For the purpose of tracking the transplanted cells, EdU was used as a label, as first introduced by us in 2009 [8]. Compared to its predecessor BrdU, this new label can be detected with ease, speed, and specificity. In a soon-to-be published study we further demonstrated that EdU did not affect cell proliferation, differentiation, cytokine secretion, or migratory response [9]. Thus, the present study’s demonstration of the presence of EdU-labeled cells 5 weeks after their transplantation is an independent support for EdU as a superb cell-tracking label. However, since the transplanted cells are of human origin, their tracking can also be done without any exogenously added label. That is, they could have been tracked by the detection of a human-specific protein such as laminin.

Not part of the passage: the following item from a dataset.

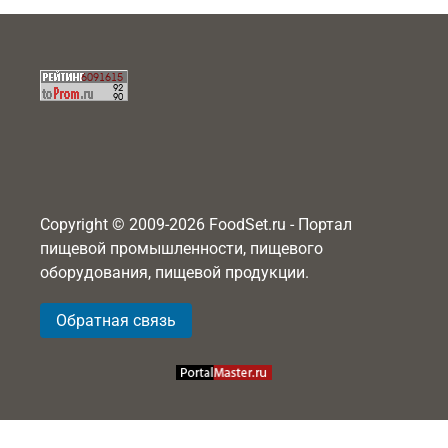
Copyright © 2009-2026 FoodSet.ru - Портал
пищевой промышленности, пищевого
оборудования, пищевой продукции.
Обратная связь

As for why ADSC could prevent TA fibrosis, the authors cited several studies to support their view of a paracrine mechanism through which MSCs might exert their therapeutic effects. However, they also said that three studies have demonstrated the kidney to be an exception to this rule. The accuracy of this statement cannot be assessed because no references were cited for those three studies. In any event, we would like to inform the reader that in our recent review article we have extensively discussed the issue of paracrine-versus-differentiation, and in these discussions we presented evidence that many claims of cell differentiation/engraftment in various tissues, including the kidney, were based on leaky cell-tracking labels, inadequate histology, and/or misinterpretation of data [10].
All in all, this study is interesting and can potentially expand the therapeutic range of ADSC, but several issues as outlined above need to be further addressed. Among them the question of whether ADSC can be used to treat PD is most important.
This is a commentary on article Castiglione F, Hedlund P, Van der Aa F, Bivalacqua TJ, Rigatti P, Van Poppel H, Montorsi F, De Ridder D, Albersen M. Intratunical injection of human adipose tissue-derived stem cells prevents fibrosis and is associated with improved erectile function in a rat model of Peyronie's disease. Eur Urol. 2013;63(3):551-60.